The city of Worcester is celebrating the construction of a new permanent supportive housing development for people who've been chronically homeless, and it represents a first in the state.
The building, called "A Place to Live," was developed by and will be run by Worcester Housing Authority. It's the first housing authority in Massachusetts to develop housing specifically for people who are coming out of homelessness, according to local and state officials.
"With this project, the housing authority's making a clear statement: we want to help our homeless population," said Worcester Housing Authority CEO Alex Corrales. "For some of our residents, it's going to be a place of rebirth. For others, a place to grow. But certainly, for all of them, it will be a place to live."
City, state and nonprofit leaders marked the completion of construction with a ribbon-cutting Tuesday.
The idea for the building originated in 2018, when then-City Manager Ed Augustus, now the state's housing secretary, convened a task force to develop a plan to expand permanent supportive housing in Worcester with the goal of ending chronic homelessness there.
The group determined that just over 100 additional supportive housing units were needed in the city.
"Certainly, we can all agree that that need is much greater today," Corrales said. "And although 38 Lewis Street, 'A Place to Live,' doesn't solve the chronically homeless problem in Worcester, it allows us to inch a little bit closer toward a solution."

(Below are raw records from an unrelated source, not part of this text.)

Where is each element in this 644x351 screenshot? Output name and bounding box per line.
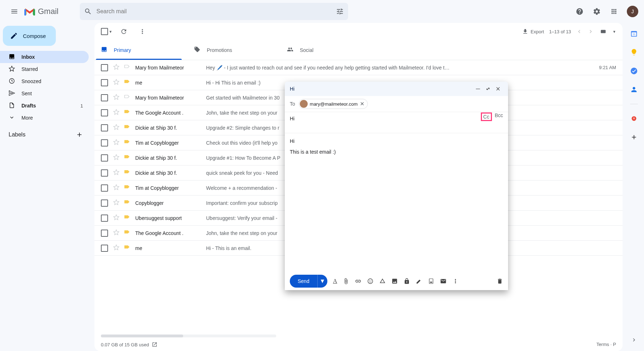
compose-header[interactable]: Hi ─ bbox=[285, 82, 508, 96]
row-checkbox[interactable] bbox=[101, 109, 108, 116]
minimize-icon[interactable]: ─ bbox=[473, 84, 483, 94]
star-icon[interactable] bbox=[113, 214, 119, 222]
star-icon[interactable] bbox=[113, 139, 119, 146]
signature-icon[interactable] bbox=[416, 278, 422, 284]
search-bar[interactable] bbox=[80, 3, 348, 20]
envelope-icon[interactable] bbox=[440, 278, 447, 284]
star-icon[interactable] bbox=[113, 109, 119, 116]
send-options-button[interactable]: ▼ bbox=[317, 275, 327, 288]
row-checkbox[interactable] bbox=[101, 199, 108, 207]
contacts-icon[interactable] bbox=[630, 85, 638, 94]
important-icon[interactable] bbox=[124, 139, 130, 146]
compose-body[interactable]: Hi This is a test email :) bbox=[285, 133, 508, 272]
image-icon[interactable] bbox=[391, 278, 398, 284]
attach-icon[interactable] bbox=[343, 278, 349, 284]
support-icon[interactable] bbox=[572, 4, 587, 19]
star-icon[interactable] bbox=[113, 79, 119, 86]
important-icon[interactable] bbox=[124, 154, 130, 162]
star-icon[interactable] bbox=[113, 199, 119, 207]
gmail-logo[interactable]: Gmail bbox=[24, 7, 58, 16]
horizontal-scrollbar[interactable] bbox=[101, 335, 276, 337]
add-label-icon[interactable] bbox=[76, 131, 83, 138]
row-checkbox[interactable] bbox=[101, 124, 108, 131]
compose-button[interactable]: Compose bbox=[3, 26, 56, 46]
important-icon[interactable] bbox=[124, 64, 130, 71]
important-icon[interactable] bbox=[124, 244, 130, 252]
select-dropdown-icon[interactable]: ▼ bbox=[109, 30, 112, 34]
important-icon[interactable] bbox=[124, 229, 130, 237]
important-icon[interactable] bbox=[124, 79, 130, 86]
important-icon[interactable] bbox=[124, 169, 130, 177]
send-button[interactable]: Send bbox=[290, 275, 317, 288]
confidential-icon[interactable] bbox=[404, 278, 410, 284]
row-checkbox[interactable] bbox=[101, 154, 108, 162]
select-all-checkbox[interactable] bbox=[101, 28, 108, 35]
account-avatar[interactable]: J bbox=[627, 6, 638, 17]
nav-inbox[interactable]: Inbox bbox=[0, 51, 89, 63]
next-page-icon[interactable] bbox=[587, 28, 594, 35]
export-button[interactable]: Export bbox=[522, 28, 544, 35]
row-checkbox[interactable] bbox=[101, 139, 108, 146]
important-icon[interactable] bbox=[124, 184, 130, 192]
row-checkbox[interactable] bbox=[101, 184, 108, 192]
input-tools-icon[interactable] bbox=[599, 28, 608, 35]
star-icon[interactable] bbox=[113, 229, 119, 237]
calendar-icon[interactable]: 31 bbox=[630, 29, 638, 38]
keep-icon[interactable] bbox=[630, 48, 638, 57]
row-checkbox[interactable] bbox=[101, 215, 108, 222]
tasks-icon[interactable] bbox=[630, 67, 638, 75]
nav-snoozed[interactable]: Snoozed bbox=[0, 75, 89, 87]
apps-icon[interactable] bbox=[607, 4, 621, 19]
format-icon[interactable]: A bbox=[333, 278, 337, 284]
search-input[interactable] bbox=[96, 8, 336, 15]
addon-icon[interactable] bbox=[630, 114, 638, 123]
row-checkbox[interactable] bbox=[101, 64, 108, 71]
row-checkbox[interactable] bbox=[101, 79, 108, 86]
input-tools-dropdown-icon[interactable]: ▼ bbox=[613, 30, 616, 34]
important-icon[interactable] bbox=[124, 124, 130, 131]
main-menu-button[interactable] bbox=[6, 3, 23, 20]
important-icon[interactable] bbox=[124, 214, 130, 222]
subject-input[interactable]: Hi bbox=[285, 112, 508, 133]
compose-more-icon[interactable] bbox=[452, 278, 459, 284]
footer-terms[interactable]: Terms · P bbox=[596, 342, 616, 347]
prev-page-icon[interactable] bbox=[576, 28, 582, 35]
nav-sent[interactable]: Sent bbox=[0, 87, 89, 100]
search-tune-icon[interactable] bbox=[336, 8, 344, 15]
refresh-button[interactable] bbox=[117, 24, 131, 39]
recipients-row[interactable]: To mary@mailmeteor.com ✕ Cc Bcc bbox=[285, 96, 508, 112]
emoji-icon[interactable] bbox=[367, 278, 374, 284]
drive-icon[interactable] bbox=[379, 278, 386, 284]
row-checkbox[interactable] bbox=[101, 169, 108, 177]
tab-primary[interactable]: Primary bbox=[94, 40, 187, 60]
remove-chip-icon[interactable]: ✕ bbox=[360, 101, 365, 107]
open-in-new-icon[interactable] bbox=[152, 342, 157, 347]
recipient-chip[interactable]: mary@mailmeteor.com ✕ bbox=[299, 99, 368, 109]
row-checkbox[interactable] bbox=[101, 245, 108, 252]
star-icon[interactable] bbox=[113, 169, 119, 177]
nav-starred[interactable]: Starred bbox=[0, 63, 89, 75]
important-icon[interactable] bbox=[124, 109, 130, 116]
star-icon[interactable] bbox=[113, 64, 119, 71]
star-icon[interactable] bbox=[113, 124, 119, 131]
nav-drafts[interactable]: Drafts1 bbox=[0, 100, 89, 112]
close-icon[interactable] bbox=[493, 84, 503, 94]
bcc-button[interactable]: Bcc bbox=[495, 112, 503, 121]
link-icon[interactable] bbox=[355, 278, 361, 284]
star-icon[interactable] bbox=[113, 184, 119, 192]
tab-promotions[interactable]: Promotions bbox=[187, 40, 280, 60]
file-icon[interactable] bbox=[428, 278, 434, 284]
more-actions-button[interactable] bbox=[135, 24, 150, 39]
collapse-panel-icon[interactable] bbox=[631, 337, 637, 345]
settings-icon[interactable] bbox=[590, 4, 604, 19]
add-panel-icon[interactable] bbox=[630, 133, 638, 141]
row-checkbox[interactable] bbox=[101, 94, 108, 101]
tab-social[interactable]: Social bbox=[280, 40, 374, 60]
cc-button[interactable]: Cc bbox=[481, 112, 492, 121]
nav-more[interactable]: More bbox=[0, 112, 89, 124]
star-icon[interactable] bbox=[113, 154, 119, 162]
star-icon[interactable] bbox=[113, 244, 119, 252]
star-icon[interactable] bbox=[113, 94, 119, 101]
popout-icon[interactable] bbox=[483, 84, 493, 94]
important-icon[interactable] bbox=[124, 94, 130, 101]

The property's opening comes as Worcester is anticipating a 14% increase in the number of individual adults who are homeless this fall as compared to fall of last year.
The building features 24 "micro units" — very small, fully-furnished studio apartments with bathrooms and kitchenettes. An on-site case manager will connect tenants with support services such as mental health care and job training, and a resident manager will stay in the building overnight.
"We know that simply giving our residents a bed without services does not solve the underlying issues they may be facing," Corrales said. "We need to provide the programs and resources that will prepare them to thrive on their own."
Tenants will pay no more than 30% of their income in rent. Government subsidies tied to the property, known as vouchers, will cover the rest.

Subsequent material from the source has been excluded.